=== Recorded information ===

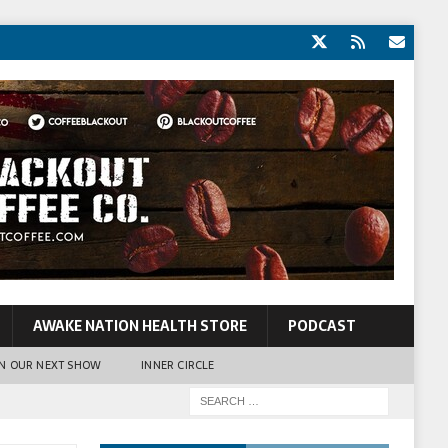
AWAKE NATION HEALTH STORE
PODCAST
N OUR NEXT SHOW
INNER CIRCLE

===
=== Recorded information ===

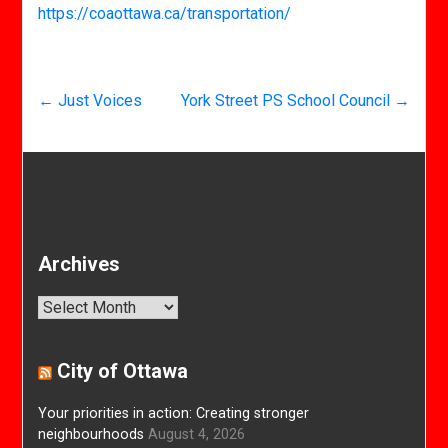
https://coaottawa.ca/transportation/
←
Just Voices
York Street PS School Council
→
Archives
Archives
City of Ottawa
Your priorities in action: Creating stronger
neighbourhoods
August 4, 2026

===

### Your task
Using the data above, transcribe the lines that run from the line with "Your priorities in action: Creating stronger" to the line with "August 4, 2026", both ends kept, and output nothing else.

### Reply
Your priorities in action: Creating stronger
neighbourhoods
August 4, 2026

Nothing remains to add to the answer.